The first-ever failure of a carbon auction in New Zealand indicates that the market has lost confidence that carbon prices will increase due to political and regulatory uncertainty because of signs of less climate change ambition from the government.
The first auction this year, of 4.475 million NZ Units (NZUs), which took place on Wednesday, failed to clear because there were not enough bids to cover the volume above the confidential reserve price.
It followed predictions the auction would fail as carbon prices on the secondary market had plunged and then stagnated following Cabinet’s decision not to follow all of the Climate Change Commission’s (CCC) advice on tightening Emissions Trading Scheme (ETS) settings and NZUs supply.
The result was a fall in the secondary market price, from $88.50 to about $65, just before yesterday’s auction.
The confidential reserve price is set at a level where auction results would not drive prices significantly below current secondary market prices. The method of calculating this is not public.
The auction data shows there were enough bids for the volume on offer, from 18 bidders making 149 bids. Obviously, they were below the current market price, but the detail has not been released.
The failure means the NZUs on offer yesterday will carry forward to the next auction in June and become available again along with another eight million NZUs in the cost containment reserve if the trigger price of $80.64 is reached.
Policy bonfire burns carbon price
Carbon traders spoken to by BusinessDesk were not surprised at the auction, as last year’s cabinet decision had been followed by the recent ‘policy bonfire’ which resulted in several climate change policies being axed or pushed back.
Last year, there had been an increasing trend in carbon prices, which meant many who need NZUs to settle their emissions on the ETS had moved in to snap up auction offerings and stockpiled in fear of prices going higher.
“We have gone from FOMO (fear of missing out) to FOOP (fear of overpaying),” said one person involved in carbon markets.
“We think that today's auction result reflects the considerable uncertainty around specific regulatory settings and the fact that this is an election year, alongside recent backpedalling on specific policies in the climate space,” secondary trading platform Carbon Match said in its newsletter to investors.
Another said traders had acted rationally in reading the government’s signals.
Climate change minister James Shaw had urged his colleagues to follow the CCC’s advice last year but was overruled because ministers feared carbon prices escalating even faster and increasing the cost-of-living pressures.
After yesterday’s auction, Shaw said the market was acting as it was designed to function. He said it may be the first auction to fail in NZ, but it had happened in other jurisdictions.
In response to questions about whether the market was responding to recent policy decisions which showed less climate change ambition, Shaw said that was “obvious”.

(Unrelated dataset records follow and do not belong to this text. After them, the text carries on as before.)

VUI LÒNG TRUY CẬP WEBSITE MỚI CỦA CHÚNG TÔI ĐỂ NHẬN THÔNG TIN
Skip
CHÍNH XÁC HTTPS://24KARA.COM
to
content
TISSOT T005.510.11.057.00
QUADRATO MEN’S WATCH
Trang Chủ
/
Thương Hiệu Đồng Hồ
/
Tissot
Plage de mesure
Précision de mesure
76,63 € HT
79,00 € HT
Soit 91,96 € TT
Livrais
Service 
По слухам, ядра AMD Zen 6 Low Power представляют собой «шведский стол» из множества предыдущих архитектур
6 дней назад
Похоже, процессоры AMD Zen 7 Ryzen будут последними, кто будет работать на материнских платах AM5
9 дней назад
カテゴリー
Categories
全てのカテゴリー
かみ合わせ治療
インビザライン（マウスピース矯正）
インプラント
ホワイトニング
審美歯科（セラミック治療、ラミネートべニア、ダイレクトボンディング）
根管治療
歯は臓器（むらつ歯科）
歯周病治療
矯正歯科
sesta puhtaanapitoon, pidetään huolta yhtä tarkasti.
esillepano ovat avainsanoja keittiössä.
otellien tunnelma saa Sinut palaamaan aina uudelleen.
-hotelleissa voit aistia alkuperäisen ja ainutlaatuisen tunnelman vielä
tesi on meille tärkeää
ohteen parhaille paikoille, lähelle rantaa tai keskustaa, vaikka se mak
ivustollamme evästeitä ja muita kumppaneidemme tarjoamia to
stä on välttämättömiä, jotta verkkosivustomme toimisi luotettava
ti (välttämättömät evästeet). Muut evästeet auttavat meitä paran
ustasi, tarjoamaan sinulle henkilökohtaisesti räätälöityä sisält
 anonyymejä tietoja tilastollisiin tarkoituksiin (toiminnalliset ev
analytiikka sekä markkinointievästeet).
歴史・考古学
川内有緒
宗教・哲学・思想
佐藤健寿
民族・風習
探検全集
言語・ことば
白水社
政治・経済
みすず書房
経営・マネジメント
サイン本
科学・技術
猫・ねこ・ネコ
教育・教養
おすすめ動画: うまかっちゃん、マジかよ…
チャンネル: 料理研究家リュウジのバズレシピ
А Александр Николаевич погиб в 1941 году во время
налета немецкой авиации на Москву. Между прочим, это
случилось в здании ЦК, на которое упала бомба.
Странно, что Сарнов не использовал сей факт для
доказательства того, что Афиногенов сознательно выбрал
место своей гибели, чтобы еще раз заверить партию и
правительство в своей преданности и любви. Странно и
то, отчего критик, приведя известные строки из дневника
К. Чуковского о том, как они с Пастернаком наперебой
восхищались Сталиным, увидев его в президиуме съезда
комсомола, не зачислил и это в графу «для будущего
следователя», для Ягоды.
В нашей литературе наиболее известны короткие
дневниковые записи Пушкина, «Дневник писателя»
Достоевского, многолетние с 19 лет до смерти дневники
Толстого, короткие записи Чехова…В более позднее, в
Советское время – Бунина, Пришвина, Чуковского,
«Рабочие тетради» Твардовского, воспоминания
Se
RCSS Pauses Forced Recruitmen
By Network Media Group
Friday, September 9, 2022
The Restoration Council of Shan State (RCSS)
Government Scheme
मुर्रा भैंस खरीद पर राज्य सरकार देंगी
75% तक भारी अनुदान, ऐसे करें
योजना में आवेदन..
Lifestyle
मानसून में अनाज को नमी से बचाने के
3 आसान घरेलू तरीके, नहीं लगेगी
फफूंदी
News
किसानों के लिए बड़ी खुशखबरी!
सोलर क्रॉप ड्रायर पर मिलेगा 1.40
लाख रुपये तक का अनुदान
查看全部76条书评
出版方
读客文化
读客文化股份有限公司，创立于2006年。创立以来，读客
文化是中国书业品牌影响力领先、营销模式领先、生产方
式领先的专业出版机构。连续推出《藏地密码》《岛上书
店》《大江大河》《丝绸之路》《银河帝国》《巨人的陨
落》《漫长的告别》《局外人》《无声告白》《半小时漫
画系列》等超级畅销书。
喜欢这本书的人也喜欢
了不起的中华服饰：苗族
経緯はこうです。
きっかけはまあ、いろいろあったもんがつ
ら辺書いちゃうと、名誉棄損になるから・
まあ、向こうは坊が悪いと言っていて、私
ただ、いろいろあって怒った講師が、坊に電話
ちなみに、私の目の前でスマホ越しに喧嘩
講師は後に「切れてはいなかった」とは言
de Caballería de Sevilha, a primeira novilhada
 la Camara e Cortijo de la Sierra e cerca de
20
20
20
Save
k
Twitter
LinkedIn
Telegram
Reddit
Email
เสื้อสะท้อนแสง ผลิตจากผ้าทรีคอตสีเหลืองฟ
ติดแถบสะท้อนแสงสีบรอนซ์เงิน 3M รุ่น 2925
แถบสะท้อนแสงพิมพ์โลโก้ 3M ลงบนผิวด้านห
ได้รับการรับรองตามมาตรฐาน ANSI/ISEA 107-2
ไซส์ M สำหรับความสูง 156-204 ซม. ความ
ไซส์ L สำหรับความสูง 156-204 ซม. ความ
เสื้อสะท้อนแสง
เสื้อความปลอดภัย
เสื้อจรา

“The price has come down pretty substantially, since before that cabinet decision last year, and that has led to a price which is lower than the replacement cost of coal.”
Result has implications
Yesterday’s result has some implications for government policy and those who trade in carbon – both as an investment and the need for NZUs to settle emissions.
One trader, who last week rated the chances of an auction failure this week as 50/50, now said the odds of the next auction also not clearing or clearing at a lower price had increased if there was no change in market sentiment about which direction carbon prices were heading.
If every auction failed this year, that would be a double-edged sword. This would mean the NZUs on offer would disappear, tightening supply, reducing emitters' stockpiles and theoretically pushing up prices.
This would strengthen the ETS but would mean the government would not receive the more than $1 billion it had banked on getting.
Shaw said it was too early to say what the auction result would mean in terms of revenue. The NZUs were still there and could still be sold at later auctions, albeit probably at a lower price than the $381m reaped at the last successful auction, which cleared at $79.
There has been increasing speculation that the government is considering returning part or all of the proceeds from carbon auctions to the public as a form of ‘carbon dividend’.
This would be a reversal of current policy settings which divert money raised directly into programmes intended to lower greenhouse gas emissions.
There has been much debate about the best use of the money, with cabinet set on reducing emissions. Others have argued it should be partly spent on funding mitigation efforts – such as managed retreat. Still others have advocated for a return of the money to the public, to compensate for the increased costs they face from higher carbon prices being passed through to higher energy and other costs.
If there is no money raised, all of these become moot points.
The pressure on traders now is to make a call on what carbon prices will do next.
The fact remains that emitters need NZUs to settle emissions, and failure to do so results in heavy penalties. Not buying them at auction means relying on the secondary market and finding a willing seller for the volume needed. This will be a risk many will not take or will at least want to hedge.
However, the pressure of necessity will be low in the coming months.
Those who have to settle emissions must file accounts in March and hand over NZUs in May.
Traders could return to secondary markets while prices are low. Equally, they might just hold fire and see if prices fall further and what happens at the next auction.
Another key decision point will be the government’s reaction to the next round of advice from the CCC on ETS settings. This will go to ministers at the end of this month, with public release and a cabinet decision to follow.